Nell’aggiornamento si è osservato anche il nuovo disegno del profilo principale che è meno arcuato in prossimità della paratia laterale, con un bordo d’entrata più sottile alla ricerca della maggiore efficienza aerodinamica. Rivisto anche l’endplate con una sciancratura meno esasperata nel bordo d’entrata, ma che mostra una più lunga paratia orizzontale sopra al footplate.
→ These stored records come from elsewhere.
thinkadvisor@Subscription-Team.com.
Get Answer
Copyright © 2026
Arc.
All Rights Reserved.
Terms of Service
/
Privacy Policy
Il marciapiede esterno evidenzia un ricciolo più pronunciato con un aumento evidente della portata d’aria.
McLaren MCL40, dettaglio dello sfogo d'aria ai lati del cofano motore
Foto di: AG Photo
La McLaren non trascura affatto il lavoro sull’affidabilità: è comparso uno sfogo dell’aria calda a metà del cofano motore e si sono riviste le piccole aperture ai lati della pinna verticale seghettata.
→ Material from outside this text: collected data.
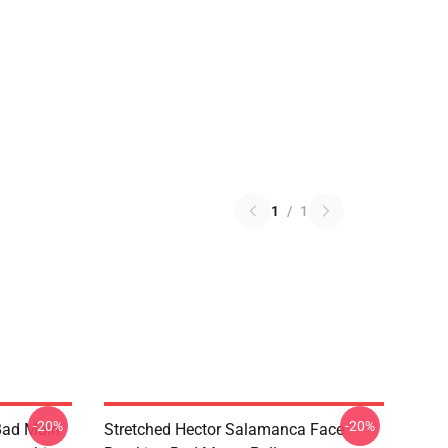
1
/
1
-20%
-20%
Bad Main
Stretched Hector Salamanca Face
L’attenzione alla micro-aerodinamica è data dalla comparsa di due deviatori di flusso sul diadema dell’Halo, in linea con quanto portato avanti sia da Mercedee che da Ferrari.
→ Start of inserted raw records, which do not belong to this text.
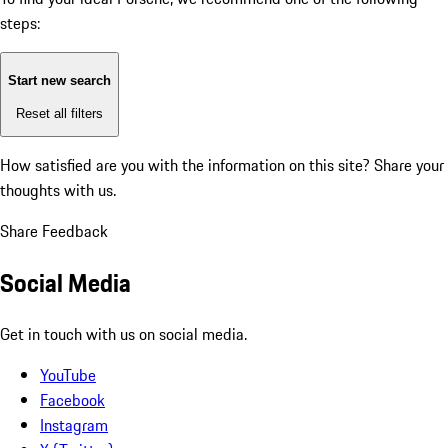
steps:
Start new search
Reset all filters
How satisfied are you with the information on this site?
Share your
thoughts with us.
Share Feedback
Social Media
Get in touch with us on social media.
YouTube
Facebook
Instagram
McLaren MCL40: ecco il profilo arrizontale stile Ferrari che unisce i cinque flap verticali nel fondo
Nel bordo anteriore d’entrata del fondo non sfugge un’altra soluzione che è stata presa dal Cavallino: i profilini verticali sono allacciati fra di loro da un elemento orizzontale e non incuriosisce il fatto che ci sia letteralmente un... punto metallico nella parte radente l’asfalto.
McLaren MCL40, dettaglio della paratia dell'ala posteriore molto sagomata
Foto di: AG Photo
Molto apprezzato il continuo lavoro di affinamento sulle paratie laterali che assumono forme sempre più complesse nel tentativo di aumentare la spinta verticale locale e nel tentativo di ripulire la scia. Non deve sorprendere, quindi, che ci sia anche un diverso orientamento delle cover in carbonio dei bracci della sospensione posteriore a riprova dell’accuratezza portata avanti da Peter Prodromou, guru dell’aerodinamica.
McLaren MCL40: il bargeboard diventa sempre più complesso per facilitare l'effetto out wash
Foto di: AG Galli
Questo pacchetto di novità completa quello già molto significativo che aveva fatto il suo debutto a Miami: la McLaren ha l’ambizione di rompere per prima l’egemonia di questo avvio di stagione della Mercedes. La squadra campione del mondo, pagato un peso minimo oltre il limite all’inizio e una non adeguata comprensione della gestione elettrica, ha impostato una campagna di sviluppo che ci fa vedere i suoi frutti. E nel pacchetto vedremo anche la nuova ala anteriore che ha avuto solo problemi di gioventù nel trovare il miglior bilanciamento.